Updated on 2024-09-29 GMT+08:00

Result Table

Function

Flink SQL jobs write to the Doris result table.

Prerequisites

  • An enhanced datasource connection has been created for DLI to connect to Doris, so that jobs can run on the dedicated queue of DLI and you can set the security group rules as required.
  • If MRS Doris is used, IP addresses of all hosts in the MRS cluster have been added to host information of the enhanced datasource connection.

    For details, see Modifying Host Information.

  • Kerberos authentication is disabled for the cluster (the cluster is in normal mode)

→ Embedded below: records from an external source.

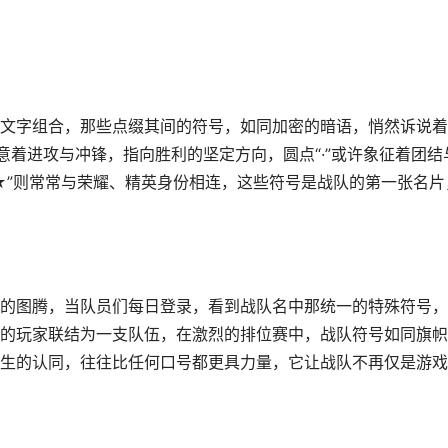
文字组合，那些点缀其间的符号，如同加密的暗语，悄然诉说着
意着进攻与冲锋，指向胜利的坚定方向，圆点“·”或许象征着团结
★”则常常与荣耀、精英身份相连，这些符号是战队的第一张名片
的图腾，当队员们每日登录，看到战队名中那统一的特殊符号，
的玩家联结为一支队伍，在激烈的排位赛中，战队符号如同旗帜
生的认同，往往比任何口号都更具力量，它让战队不再仅是游戏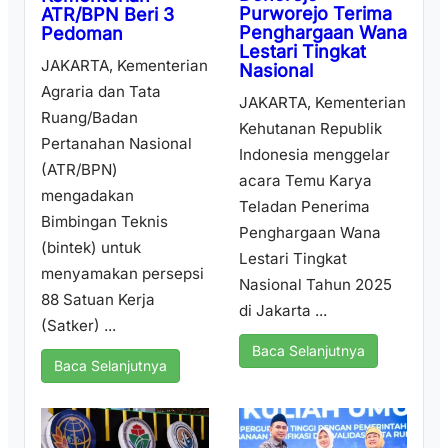
Purworejo Terima
ATR/BPN Beri 3
Penghargaan Wana
Pedoman
Lestari Tingkat
JAKARTA, Kementerian
Nasional
Agraria dan Tata
JAKARTA, Kementerian
Ruang/Badan
Kehutanan Republik
Pertanahan Nasional
Indonesia menggelar
(ATR/BPN)
acara Temu Karya
mengadakan
Teladan Penerima
Bimbingan Teknis
Penghargaan Wana
(bintek) untuk
Lestari Tingkat
menyamakan persepsi
Nasional Tahun 2025
88 Satuan Kerja
di Jakarta ...
(Satker) ...
Baca Selanjutnya
Baca Selanjutnya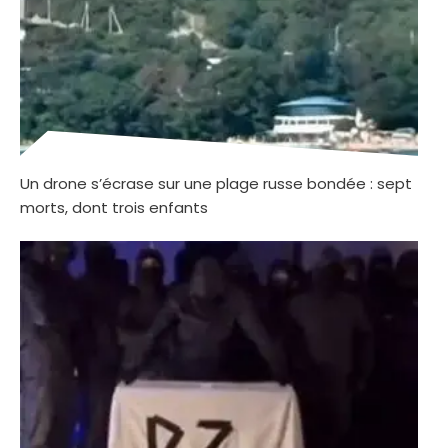
Un drone s’écrase sur une plage russe bondée : sept
morts, dont trois enfants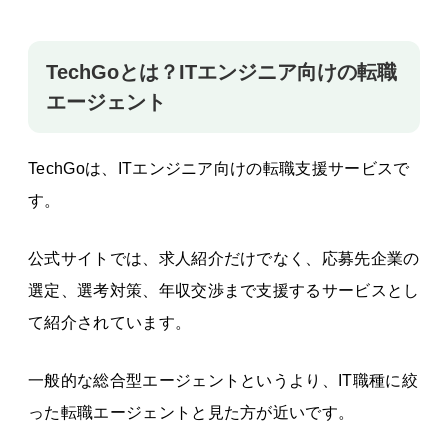
TechGoとは？ITエンジニア向けの転職
エージェント
TechGoは、ITエンジニア向けの転職支援サービスで
す。
公式サイトでは、求人紹介だけでなく、応募先企業の
選定、選考対策、年収交渉まで支援するサービスとし
て紹介されています。
一般的な総合型エージェントというより、IT職種に絞
った転職エージェントと見た方が近いです。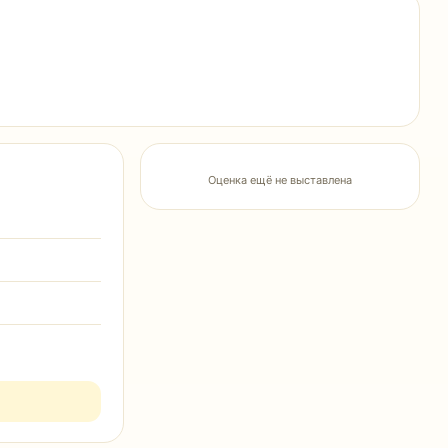
Оценка ещё не выставлена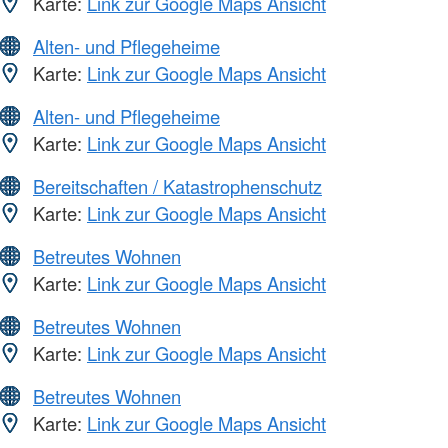
Karte:
Link zur Google Maps Ansicht
Alten- und Pflegeheime
Karte:
Link zur Google Maps Ansicht
Alten- und Pflegeheime
Karte:
Link zur Google Maps Ansicht
Bereitschaften / Katastrophenschutz
Karte:
Link zur Google Maps Ansicht
Betreutes Wohnen
Karte:
Link zur Google Maps Ansicht
Betreutes Wohnen
Karte:
Link zur Google Maps Ansicht
Betreutes Wohnen
Karte:
Link zur Google Maps Ansicht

    After connecting to Doris as user admin, create a role with administrator permissions, and bind the role to the user.

Caveats

  • When you create a Flink OpenSource SQL job, set Flink Version to 1.15 in the Running Parameters tab. Select Save Job Log, and specify the OBS bucket for saving job logs.
  • Storing authentication credentials such as usernames and passwords in code or plaintext poses significant security risks. It is recommended using DEW to manage credentials instead. Storing encrypted credentials in configuration files or environment variables and decrypting them when needed ensures security. For details, see Flink OpenSource SQL Jobs Using DEW to Manage Access Credentials.
  • Kerberos authentication is disabled for the cluster (the cluster is in normal mode)
  • Doris table names are case sensitive.
  • When Doris of CloudTable is used, set the port number in the fenodes field to 8030, for example, xx:8030. In addition, enable ports 8030, 8040, and 9030 in the security group.
  • After HTTPS is enabled, add the following configuration parameters to the with clause for creating a table:
    • 'doris.enable.https' = 'true'
    • 'doris.ignore.https.ca' = 'true'
  • On the Running Parameters tab of the Flink job editing page, check Enable Checkpointing. Otherwise, data can be written to the Doris result table, and the delay in writing to Doris depends on the value set for Checkpoint Interval.

Syntax

create table dorisSource (
  attr_name attr_type 
  (',' attr_name attr_type)* 
 )
with (
  'connector' = 'doris',
  'fenodes' = 'FE_IP:PORT,FE_IP:PORT,FE_IP:PORT',
  'table.identifier' = 'database.table',
  'username' = 'dorisUsername',
  'password' = 'dorisPassword'
);

Parameter Description

Shared configuration

Parameter

Default Value

Mandatory

Parameter Type Description

fenodes

--

Yes

IP address and port number of the Doris FE. Use commas (,) to separate them for multiple instances. To obtain the port number, log in to FusionInsight Manager, choose Cluster > Services > Doris > Configurations, and search for http. Search for https instead if HTTPS is enabled.

table.identifier

--

Yes

Doris table name, for example, db.tbl.

username

--

Yes

User name for accessing Doris.

password

--

Yes

Password for accessing Doris.

sink.label-prefix

""

Yes

Label prefix used for Stream load import. It must be globally unique in two-phase commit (2pc) scenarios to ensure Flink's EOS semantics.

sink.enable-2pc

TRUE

No

Whether to enable 2pc for ensuring Exactly-Once semantics. The default value is true. Refer to this link for more information on 2pc.

sink.check-interval

10000

No

Interval for checking exceptions during loading.

sink.max-retries

3

No

Maximum number of retries when writing records to the database fails.

sink.buffer-size

256 * 1024

No

Buffer size for caching data during Stream load.

sink.buffer-count

3

No

Buffer count for caching data during Stream load.

sink.enable-delete

TRUE

No

Whether to enable deletion. This option requires batch deletion to be enabled for the Doris table (default in Doris 0.15 or later for Unique model only).

sink.properties.*

--

No

Import parameters for Stream load.

For example, 'sink.properties.column_separator' = ',' defines the column separator, and 'sink.properties.escape_delimiters' = 'true' treats special characters as separators, where '\x01' is converted to binary 0x01.

JSON format import

'sink.properties.format' = 'json' 'sink.properties.read_json_by_line' = 'true'

Example

In this example, data is read from the DataGen data source and written to the Doris result table.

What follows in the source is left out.